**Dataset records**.
-------
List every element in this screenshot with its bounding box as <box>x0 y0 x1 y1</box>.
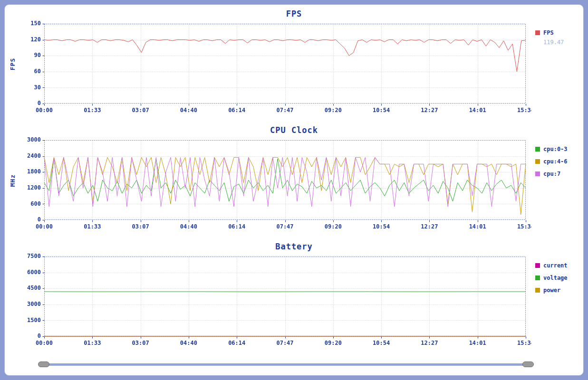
cpu-clock-y-axis-label: MHz <box>9 174 16 187</box>
legend-swatch-icon <box>535 171 540 176</box>
fps-legend: FPS119.47 <box>535 29 583 50</box>
fps-y-axis-label: FPS <box>9 58 16 70</box>
legend-label: voltage <box>543 275 568 281</box>
cpu-clock-chart-plot[interactable] <box>17 137 531 235</box>
legend-label: FPS <box>543 29 554 36</box>
legend-swatch-icon <box>535 30 540 35</box>
fps-chart-title: FPS <box>5 5 583 19</box>
battery-chart-title: Battery <box>5 238 583 251</box>
performance-monitor-panel: FPS FPS FPS119.47 CPU Clock MHz cpu:0-3c… <box>4 4 584 376</box>
scrollbar-right-handle[interactable] <box>522 361 534 367</box>
legend-swatch-icon <box>535 288 540 293</box>
scrollbar-track[interactable] <box>41 363 531 366</box>
legend-label: current <box>543 262 568 269</box>
legend-item-fps[interactable]: FPS <box>535 29 583 36</box>
battery-legend: currentvoltagepower <box>535 262 583 299</box>
fps-chart-plot[interactable] <box>17 20 531 119</box>
legend-label: cpu:0-3 <box>543 146 568 152</box>
legend-item-voltage[interactable]: voltage <box>535 275 583 281</box>
legend-swatch-icon <box>535 147 540 152</box>
battery-chart-block: Battery currentvoltagepower <box>5 238 583 354</box>
fps-chart-block: FPS FPS FPS119.47 <box>5 5 583 121</box>
scrollbar-left-handle[interactable] <box>38 361 49 367</box>
legend-item-current[interactable]: current <box>535 262 583 269</box>
legend-item-cpu-7[interactable]: cpu:7 <box>535 171 583 177</box>
legend-label: cpu:7 <box>543 171 560 177</box>
battery-chart-plot[interactable] <box>17 253 531 352</box>
cpu-clock-legend: cpu:0-3cpu:4-6cpu:7 <box>535 146 583 183</box>
legend-item-cpu-4-6[interactable]: cpu:4-6 <box>535 158 583 165</box>
legend-label: cpu:4-6 <box>543 158 568 165</box>
time-range-scrollbar[interactable] <box>41 361 531 368</box>
legend-swatch-icon <box>535 276 540 280</box>
cpu-clock-chart-title: CPU Clock <box>5 121 583 135</box>
cpu-clock-chart-block: CPU Clock MHz cpu:0-3cpu:4-6cpu:7 <box>5 121 583 238</box>
legend-swatch-icon <box>535 159 540 164</box>
legend-item-power[interactable]: power <box>535 287 583 294</box>
legend-item-cpu-0-3[interactable]: cpu:0-3 <box>535 146 583 152</box>
legend-current-value: 119.47 <box>543 39 583 46</box>
legend-label: power <box>543 287 560 294</box>
legend-swatch-icon <box>535 263 540 268</box>
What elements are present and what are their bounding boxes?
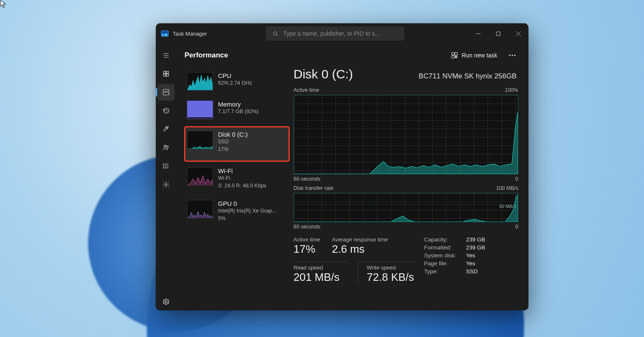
prop-pagefile-k: Page file: xyxy=(424,260,466,267)
disk-properties: Capacity: 239 GB Formatted: 239 GB Syste… xyxy=(424,236,500,284)
cpu-title: CPU xyxy=(218,72,252,79)
page-header: Performance Run new task xyxy=(176,44,528,67)
stat-avg-response-label: Average response time xyxy=(332,236,388,243)
stat-active-time-label: Active time xyxy=(293,236,320,243)
task-manager-window: Task Manager Performan xyxy=(156,23,528,310)
wifi-thumb xyxy=(187,167,213,186)
prop-capacity-v: 239 GB xyxy=(466,236,500,243)
gpu-sub2: 5% xyxy=(218,215,276,222)
memory-thumb xyxy=(187,101,213,119)
nav-processes[interactable] xyxy=(158,65,174,82)
nav-services[interactable] xyxy=(158,176,174,193)
wifi-sub2: S: 24.0 R: 48.0 Kbps xyxy=(218,182,266,189)
mouse-cursor xyxy=(0,0,7,8)
chart2-max: 100 MB/s xyxy=(496,185,518,191)
gpu-sub1: Intel(R) Iris(R) Xe Grap... xyxy=(218,207,276,215)
svg-rect-28 xyxy=(452,56,454,58)
maximize-button[interactable] xyxy=(488,23,508,44)
search-box[interactable] xyxy=(266,26,404,41)
svg-point-32 xyxy=(509,54,510,56)
nav-app-history[interactable] xyxy=(158,102,174,119)
app-icon xyxy=(161,31,169,36)
more-options-button[interactable] xyxy=(505,48,520,63)
svg-rect-11 xyxy=(164,74,166,76)
transfer-rate-chart: 60 MB/s xyxy=(293,193,518,222)
run-task-icon xyxy=(451,52,458,59)
stat-read-label: Read speed xyxy=(293,264,340,271)
cpu-sub: 52% 2.74 GHz xyxy=(218,79,252,87)
nav-rail xyxy=(156,44,176,310)
close-button[interactable] xyxy=(508,23,528,44)
nav-details[interactable] xyxy=(158,158,174,174)
svg-point-22 xyxy=(163,166,164,166)
resource-item-disk0[interactable]: Disk 0 (C:) SSD 17% xyxy=(184,127,289,161)
search-input[interactable] xyxy=(283,30,397,37)
stat-active-time-value: 17% xyxy=(293,243,320,256)
cpu-thumb xyxy=(187,72,213,91)
prop-formatted-k: Formatted: xyxy=(424,244,466,251)
resource-item-gpu0[interactable]: GPU 0 Intel(R) Iris(R) Xe Grap... 5% xyxy=(184,197,289,226)
svg-point-15 xyxy=(166,127,167,128)
disk-thumb xyxy=(187,131,213,149)
svg-rect-12 xyxy=(166,74,169,76)
nav-users[interactable] xyxy=(158,139,174,156)
prop-system-v: Yes xyxy=(466,252,500,259)
detail-title: Disk 0 (C:) xyxy=(293,67,353,81)
gpu-title: GPU 0 xyxy=(218,200,276,207)
chart1-label: Active time xyxy=(293,87,319,93)
svg-rect-9 xyxy=(164,71,166,73)
svg-point-23 xyxy=(163,168,164,168)
resource-item-memory[interactable]: Memory 7.1/7.7 GB (92%) xyxy=(184,98,289,123)
ellipsis-icon xyxy=(509,54,516,56)
nav-performance[interactable] xyxy=(158,84,174,101)
memory-sub: 7.1/7.7 GB (92%) xyxy=(218,108,259,115)
svg-rect-10 xyxy=(166,71,169,73)
resource-item-cpu[interactable]: CPU 52% 2.74 GHz xyxy=(184,70,289,95)
active-time-chart xyxy=(293,95,518,174)
wifi-sub1: Wi-Fi xyxy=(218,174,266,182)
nav-settings[interactable] xyxy=(158,293,174,310)
svg-point-34 xyxy=(514,54,515,56)
minimize-button[interactable] xyxy=(468,23,488,44)
disk-sub2: 17% xyxy=(218,145,248,153)
svg-point-0 xyxy=(273,31,276,34)
memory-title: Memory xyxy=(218,101,259,108)
chart1-xleft: 60 seconds xyxy=(293,176,320,182)
svg-point-33 xyxy=(512,54,513,56)
search-icon xyxy=(273,31,278,37)
prop-pagefile-v: Yes xyxy=(466,260,500,267)
chart1-xright: 0 xyxy=(515,176,518,182)
svg-point-17 xyxy=(167,146,169,148)
run-new-task-label: Run new task xyxy=(462,52,497,59)
stat-avg-response-value: 2.6 ms xyxy=(332,243,388,256)
chart1-max: 100% xyxy=(505,87,518,93)
svg-point-16 xyxy=(164,145,166,147)
nav-startup-apps[interactable] xyxy=(158,121,174,137)
page-title: Performance xyxy=(184,51,228,60)
stat-write-value: 72.8 KB/s xyxy=(367,271,414,284)
titlebar[interactable]: Task Manager xyxy=(156,23,528,44)
svg-rect-3 xyxy=(496,32,500,36)
stat-write-label: Write speed xyxy=(367,264,414,271)
svg-point-21 xyxy=(163,164,164,165)
chart2-xright: 0 xyxy=(515,224,518,230)
prop-capacity-k: Capacity: xyxy=(424,236,466,243)
prop-type-v: SSD xyxy=(466,268,500,275)
chart2-xleft: 60 seconds xyxy=(293,224,320,230)
hamburger-button[interactable] xyxy=(158,47,174,64)
disk-title: Disk 0 (C:) xyxy=(218,131,248,138)
svg-point-25 xyxy=(165,301,167,303)
svg-line-1 xyxy=(276,34,277,36)
app-title: Task Manager xyxy=(173,31,207,37)
disk-sub1: SSD xyxy=(218,138,248,145)
svg-point-24 xyxy=(165,184,167,186)
prop-formatted-v: 239 GB xyxy=(466,244,500,251)
wifi-title: Wi-Fi xyxy=(218,167,266,174)
prop-type-k: Type: xyxy=(424,268,466,275)
stat-read-value: 201 MB/s xyxy=(293,271,340,284)
detail-pane: Disk 0 (C:) BC711 NVMe SK hynix 256GB Ac… xyxy=(293,67,528,310)
svg-rect-26 xyxy=(452,52,454,55)
run-new-task-button[interactable]: Run new task xyxy=(447,49,501,62)
resource-list: CPU 52% 2.74 GHz Memory 7.1/7.7 GB (92%) xyxy=(184,67,293,310)
resource-item-wifi[interactable]: Wi-Fi Wi-Fi S: 24.0 R: 48.0 Kbps xyxy=(184,165,289,194)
-------
What lines in the records contain the word "xleft"? Return each one.

chart1-xleft: 60 seconds xyxy=(293,176,320,182)
chart2-xleft: 60 seconds xyxy=(293,224,320,230)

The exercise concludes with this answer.